Pnömoni genellikle ateş, boğaz ağrısı gibi üst solunum yolu enfeksiyonu belirtilerini takiben başlar ve hastalarda bu belirtilerden 2-3 gün sonra yüksek ateş, titreme, hızlı soluk alıp verme, halsizlik, öksürük, balgam çıkarma, nefes almakla batıcı tarzda göğüs ağrısı ve hastalığın ciddiyeti ile ilişkili olarak nefes darlığı, siyanoz gibi semptomlar ortaya çıkar. Atipik seyirli pnömonilerde baş ağrısı, karın ağrısı, bulantı, kusma, ishal gibi belirtiler de olabilir. Hastaların birçoğunda dudak ve dudak çevresinde uçuk görülebilir.
Tanı:
Akciğer grafileri, tam kan tetkikleri, sedimentasyon hızı, idrar tetkikleri, serolojik testler, balgamın incelenmesi ve kültürü, kan kültürü ile tanı konulur. Balgam incelenmesinde, yaymada görülen diplokoklar pnömokok enfeksiyonunu gösterir.
Tedavi
Pnömoni tanısı konulan hastada doktor öncelikle hastanın klinik, radyolojik ve laboratuvar bulgularına dayanarak tedavinin evde mi yoksa hastane koşullarında mı yapılacağına karar verir.
Aşağıdaki kriterlerin varlığında hasta hastane koşullarında tedavi edilmelidir.
- 65 yaş üzeri hasta.
- Kronik akciğer, kalp veya böbrek hastalığı varlığı
- Alkolizm veya madde bağımlılığı
- Evde 3 günlük antibiyotik tedavisine yeterli yanıt alınamayışı
- Bilinç bozukluğu
- Aşırı tansiyon düşüklüğü
- Akciğer grafisinde yaygın pnömoniye ilişkin bulguların varlığı
- Lökosit sayısının çok yüksek ya da çok düşük oluşu
- Tabloya plörezinin eşlik etmesi
- Böbrek yetersizliği tablosu gelişmesi,
- Aşırı kansızlık, Solunum sayısının çok artması,
- Siyanoz varlığı. (Vücut oksijen yetersizliği nedeniyle başlıca ellerde olmak üzere dudak etrafında mavimsi hal almasındır)
Yukarıdaki kriterleri taşımayan, genel durumu iyi olan hastalarda yakın takipte kalmak şartıyla evde antibiyotik tedavisi ve istirahat önerilir.
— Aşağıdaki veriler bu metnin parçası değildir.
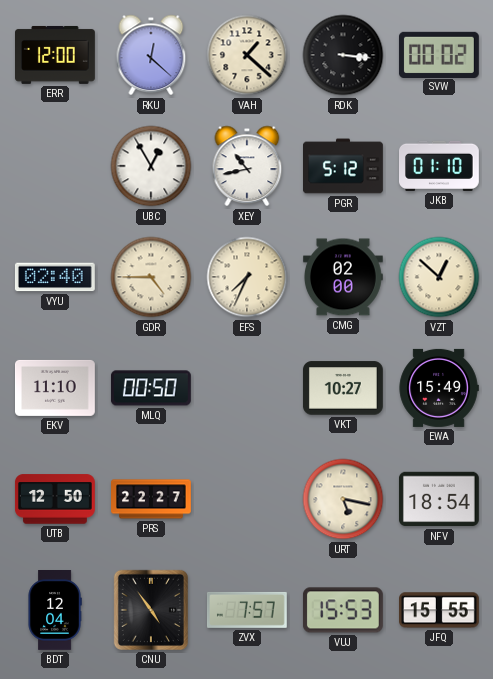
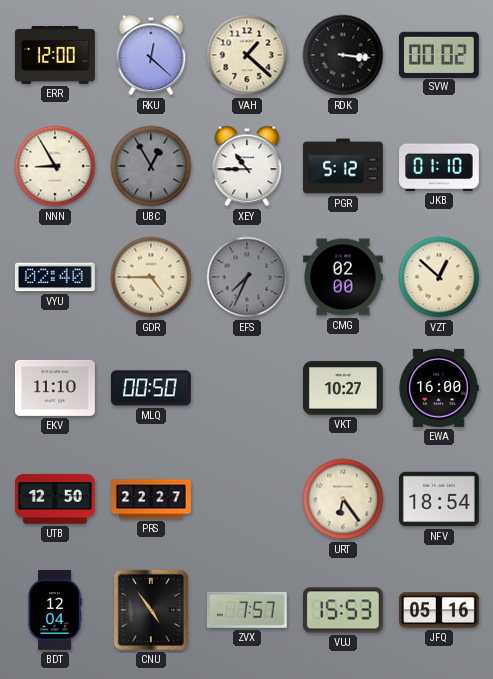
NNN: none -> 8:55
UBC dial: white -> grey
XEY: 10:43 -> 10:45
EFS dial: cream -> grey
EWA: 15:49 -> 16:00
URT: 5:17 -> 6:24
JFQ: 15:55 -> 05:16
Kullanılacak antibiyotiğe pnömoninin klinik bulguları ve olası etken mikroorganizma türüne göre karar verilmelidir. Yetersiz antibiyotik kullanımları tablonun ağırlaşmasına neden olabilir. Tedavinin ilk 3-5 günü içerisinde ateş düşer, diğer belirtiler geriler ve hastalık genellikle 1-2 haftada tam olarak iyileşir.
Hastane koşullarında tedaviye alınan hastalarda da derhal olası etken mikroorganizmalara yönelik antibiyotik tedavisi başlanılır. Tedavi sırasında eğer gerekli görülür ise balgam tetkikleri, kan kültür çalışmaları ve diğer bazı tetkikler istenebilir. Bu tür hastalarda antibiyotik tedavisi ile birlikte altta yatan akciğer, kalp ya da böbrek hastalığına yönelik tedaviler ve diğer destekleyici tedavi yöntemlerine başvurulur. Tüm bu çabalara rağmen solunum yetersizliği tablosu gelişen hastalarda yoğun bakım ve mekanik ventilasyon desteği sağlanmalıdır.